Cette voie se fonde sur la parenté du Noûs et de dieu. Cette parenté est d’ordre métaphysique dans l’école platonicienne. Mais dans le Poimandrès elle revêt un aspect mythique : l’âme est la fille de Dieu ou le prototype de l’âme est un Homme céleste, fils de Dieu. Le Noûs de l’âme est issu du premier Noûs divin, et n’a pas à changer de nature pour voir Dieu.

c) La troisième voie : pour voir Dieu il faut renaître.

L’homme nouveau remplace le vieil homme. C’est un homme restauré en sa pureté, composé de Puissances divines, c.a.d. de Dieu. L’affinité entre le noûs humain et Noûs divin a été renforcée, puisque c’est maintenant le Noûs dieu qui habite en l’homme. Les dispositions à l’union mystique sont à leur comble.

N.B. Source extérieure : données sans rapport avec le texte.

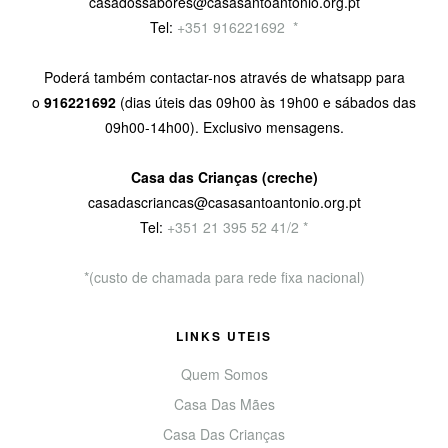
casadossabores@casasantoantonio.org.pt
Tel:
+351 916221692
9
*
Poderá também contactar-nos através de whatsapp para
o
916221692
(dias úteis das 09h00 às 19h00 e sábados das
09h00-14h00). Exclusivo mensagens.
Casa das Crianças (creche)
casadascriancas@casasantoantonio.org.pt
Tel:
+351
21 395 52 41/2 *
*(custo de chamada para rede fixa nacional)
LINKS UTEIS
Quem Somos
Casa Das Mães
Casa Das Crianças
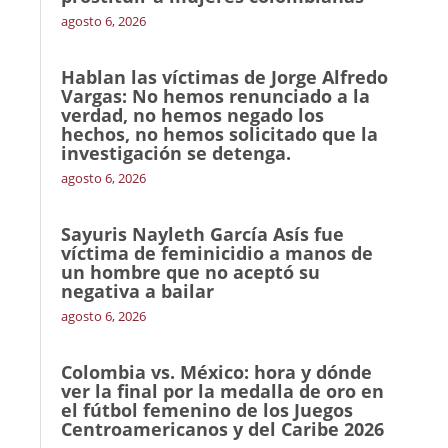
agosto 6, 2026
Hablan las víctimas de Jorge Alfredo
Vargas: No hemos renunciado a la
verdad, no hemos negado los
hechos, no hemos solicitado que la
investigación se detenga.
agosto 6, 2026
Sayuris Nayleth García Asís fue
víctima de feminicidio a manos de
un hombre que no aceptó su
negativa a bailar
agosto 6, 2026
Colombia vs. México: hora y dónde
ver la final por la medalla de oro en
el fútbol femenino de los Juegos
Centroamericanos y del Caribe 2026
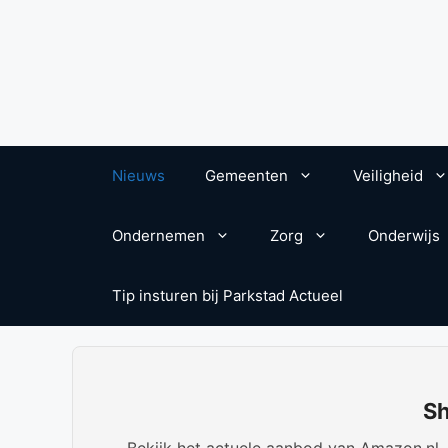
Nieuws
Gemeenten
Veiligheid
Ondernemen
Zorg
Onderwijs
Tip insturen bij Parkstad Actueel
Sh
Bekijk het actuele aanbod van Amazon.nl. W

On peut presque parler d’identité : le cercle se ferme et Dieu loue Dieu.

4. Le mysticisme dans ces trois voies.

Lalande : « Croyance en la possibilité d’une union intime et directe de l’esprit humain au principe fondamental de l’être, union constituant à la fois un mode d’existence et un mode de connaissance étrangers et supérieurs à l’existence et à la connaissance normales ».
Boutroux : « Le phénomène essentiel du mysticisme est ce que l’on appelle l’extase, un état dans lequel, toute communication étant rompue avec le monde extérieur, l’âme a le sentiment qu’elle communique avec un objet interne, qui est l’être parfait, l’être infini, Dieu ».
En un mot : « Contact immédiat avec Dieu, au delà de toute image et de toute représentation abstraite ».

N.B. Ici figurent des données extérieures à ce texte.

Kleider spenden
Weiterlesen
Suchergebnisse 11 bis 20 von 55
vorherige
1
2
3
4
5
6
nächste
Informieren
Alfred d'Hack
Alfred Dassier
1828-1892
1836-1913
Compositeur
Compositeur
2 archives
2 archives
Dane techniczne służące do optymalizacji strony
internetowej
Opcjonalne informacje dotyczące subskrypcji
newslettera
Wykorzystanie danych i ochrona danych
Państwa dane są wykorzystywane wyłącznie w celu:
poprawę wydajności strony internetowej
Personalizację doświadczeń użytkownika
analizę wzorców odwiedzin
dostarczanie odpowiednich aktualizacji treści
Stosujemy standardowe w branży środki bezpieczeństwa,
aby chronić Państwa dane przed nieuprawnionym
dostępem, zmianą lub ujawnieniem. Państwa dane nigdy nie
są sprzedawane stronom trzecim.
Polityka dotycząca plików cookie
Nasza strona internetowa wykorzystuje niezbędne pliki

a) La littérature abonde de développements sur l’ordre et la beauté du monde. Pourtant, le contraste entre l’agitation du monde et les affaires humaines, et le calme d’un ciel nocturne suscite le désir d’accéder à cet univers de paix et peut éveiller un sentiment d’union avec le créateur. La contemplation esthétique a été l’une des voies du mysticisme au Moyen Age et dans les temps modernes. Ce fut aussi le cas aux premiers siècles de notre ère et les écrits hermétiques en sont l’écho.

b) Porphyre, dans « La vie de Plotin » témoigne de l’union mystique dans une montée vers l’Un. « Ainsi, à cet homme divin qui souvent s’élevait par la pensée, selon les voies enseignées par Platon dans le Banquet, jusqu’au Dieu Premier et suressentiel, ce Dieu-là même apparut, qui n’a ni forme ni figure, qui est établi par delà tout l’intelligible. Moi-même, Porphyre, je déclare m’être approché de ce Dieu. Plotin, lui, eut la vision du « but tout proche »- le terme et le but, c’était pour lui l’union intime au Dieu au-dessus de tout-. Il en jouit environ quatre fois pendant que je fus avec lui, par une opération ineffable et non pas seulement en puissance ».

c) La forme de connaissance la plus originale :

C’est celle où le myste sort de lui-même pour devenir identique à Dieu. Dans le C.H. XIII, il s’agit d’un envahissement de l’homme par Dieu, dans une dynamique pneumatique. On s’éloigne totalement du platonisme. L’homme se dilate jusqu’à la totalité de l’être divin. Il devient infini dans le temps et dans l’espace. Il est présent en tous les êtres. C’est une enstase, une pénétration par le dieu. S’agit-il d’une union intime et directe de l’esprit humain au principe fondamental de l’être ? L’initiation du CHXIII nous laisse supposer cet élan mystique de Tat. Mais ceci dépasse l’ordre de la raison et seul le langage dépouillé, sincère, ni abstrait, ni théorique donne la conviction d’une expérience vécue.